Ekspor Bijih Nikel Berpotensi Hambat Pengembangan Wilayah Berbasis Industri
JAKARTA – Pemberian izin ekspor nikel ore kadar rendah, dinilai akan berdampak pada rencana strategis pengembangan fasilitas pengolahan dan pemurnian (smelter).
M Nurdin Abdullah, Bupati Bantaeng, berharap dampak pemberlakuan izin ekspor nikel kadar rendah tidak terlalu besar.

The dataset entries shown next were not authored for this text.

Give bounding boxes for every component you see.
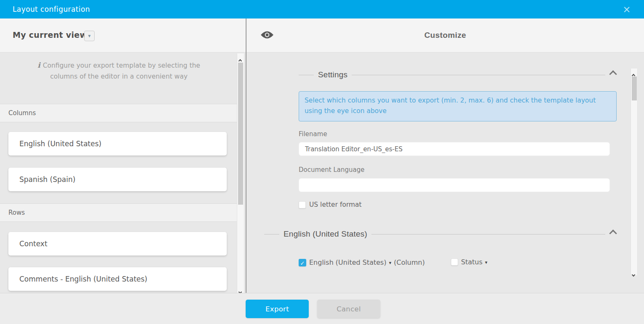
chevron-down-icon: ▼	[87, 34, 92, 38]
collapse-settings-icon[interactable]	[610, 71, 617, 79]
right-panel-header: Customize	[246, 18, 644, 53]
help-text: Configure your export template by select…	[43, 62, 200, 80]
filename-input[interactable]	[299, 142, 610, 156]
scroll-up-icon[interactable]	[632, 71, 636, 74]
rows-section-label: Rows	[8, 204, 25, 221]
legend-line	[299, 75, 314, 75]
template-structure-panel: My current view ▼ iConfigure your export…	[0, 18, 246, 293]
legend-line	[352, 75, 605, 75]
us-letter-label: US letter format	[309, 201, 362, 208]
view-dropdown-button[interactable]: ▼	[84, 31, 95, 41]
status-checkbox[interactable]	[451, 258, 458, 266]
cancel-button[interactable]: Cancel	[317, 300, 380, 318]
collapse-language-icon[interactable]	[610, 230, 617, 238]
check-icon: ✓	[300, 260, 305, 266]
language-section-title: English (United States)	[284, 229, 367, 239]
language-section-header: English (United States)	[264, 229, 617, 240]
card-label: Context	[19, 232, 48, 256]
english-column-checkbox[interactable]: ✓	[299, 259, 306, 266]
scroll-down-icon[interactable]	[632, 270, 636, 273]
caret-down-icon[interactable]: ▾	[485, 260, 488, 265]
customize-title: Customize	[246, 31, 644, 40]
template-help-text: iConfigure your export template by selec…	[29, 60, 208, 82]
scrollbar-thumb[interactable]	[632, 76, 637, 100]
settings-section-header: Settings	[299, 69, 617, 80]
column-card-english-us[interactable]: English (United States)	[8, 132, 227, 155]
card-label: Comments - English (United States)	[19, 267, 147, 291]
scroll-down-icon[interactable]	[239, 287, 242, 290]
layout-configuration-dialog: Layout configuration × My current view ▼…	[0, 0, 644, 324]
english-column-label: English (United States)	[309, 258, 387, 266]
us-letter-format-option: US letter format	[299, 201, 362, 208]
right-panel-scrollbar[interactable]	[631, 68, 638, 275]
status-option: Status ▾	[451, 258, 488, 266]
left-panel-header: My current view ▼	[0, 18, 246, 53]
dialog-footer: Export Cancel	[0, 293, 644, 324]
scrollbar-thumb[interactable]	[238, 63, 243, 205]
legend-line	[371, 234, 605, 234]
document-language-label: Document Language	[299, 166, 365, 174]
column-card-spanish-spain[interactable]: Spanish (Spain)	[8, 168, 227, 191]
row-card-comments-english-us[interactable]: Comments - English (United States)	[8, 267, 227, 291]
dialog-title: Layout configuration	[13, 0, 90, 18]
columns-section-header: Columns	[0, 104, 237, 122]
filename-label: Filename	[299, 130, 327, 138]
rows-section-header: Rows	[0, 203, 237, 222]
legend-line	[264, 234, 279, 234]
left-panel-scrollbar[interactable]	[237, 53, 244, 293]
export-info-message: Select which columns you want to export …	[299, 91, 617, 121]
card-label: Spanish (Spain)	[19, 168, 75, 191]
scroll-up-icon[interactable]	[239, 56, 242, 59]
status-label: Status	[461, 258, 482, 266]
us-letter-checkbox[interactable]	[299, 201, 306, 208]
dialog-titlebar: Layout configuration ×	[0, 0, 644, 18]
english-column-option: ✓ English (United States) ▾ (Column)	[299, 258, 425, 266]
info-icon: i	[37, 61, 40, 69]
settings-section-title: Settings	[318, 70, 347, 79]
card-label: English (United States)	[19, 132, 101, 155]
customize-panel: Customize Settings Select which columns …	[246, 18, 644, 293]
document-language-input[interactable]	[299, 178, 610, 192]
columns-section-label: Columns	[8, 104, 36, 122]
caret-down-icon[interactable]: ▾	[389, 260, 392, 266]
column-suffix-label: (Column)	[394, 258, 425, 266]
row-card-context[interactable]: Context	[8, 232, 227, 256]
export-button[interactable]: Export	[246, 300, 309, 318]
close-icon[interactable]: ×	[620, 3, 633, 16]
current-view-label: My current view	[13, 30, 87, 40]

“Yang diharapkan industri sebenarnya harga nikel segera membaik, itu saja. Tapi menurut saya dalam jangka panjang aturan UU Minerba akan diperketat. Namun, karena saat ini untuk mengatasi kelesuan ekonomi, makanya keran ekspor dibuka. Karena kan penerimaan negara dari sektor mineral cukup besar,” ujar Nurdin di Jakarta belum lama ini.
Menurut dia, Pemerintah Kabupaten Bantaeng, Sulawesi Selatan, sudah menyikapi peraturan pemerintah berkenaan dengan larangan ekspor mineral mentah, dengan membentuk Kawasan Industri Bantaeng (KIBA) seluas 3.000 hektar (Ha).
Kawasan ini memberikan segala kemudahan bagi investor dalam suatu layanan khusus melalui perusahaan daerah Bantaeng yang membuat Kabupaten Bantaeng diminati banyak investor dari dalam dan luar negeri untuk membangun smelter. Nurdin menambahkan, dengan mendorong pengembangan wilayah berbasis industri, Bantaeng akan menjadi salah satu pusat pengolahan nikel terbesar di dunia.
Sejumlah tenants di KIBA, antara lain PT Huadi Nickel Alloy, PT Titan Mineral Utama, PT Bantaeng Central Asia Steel, PT Sinar Deli Bantaeng, PT Intim Perkasa Energi, PT Multi Kilang Pratama, PT Sergion Techno, dan Inensunan Mills Indonesia.
“1.000 hektar untuk smelter, lalu yang 2.000 hektar untuk manufacturing, Agro industri, dan marine product. Sesuai perhitungan kami, 3.000 hektar itu perlu pembangkit listrik 2.400 MW,” tandas Nurdin.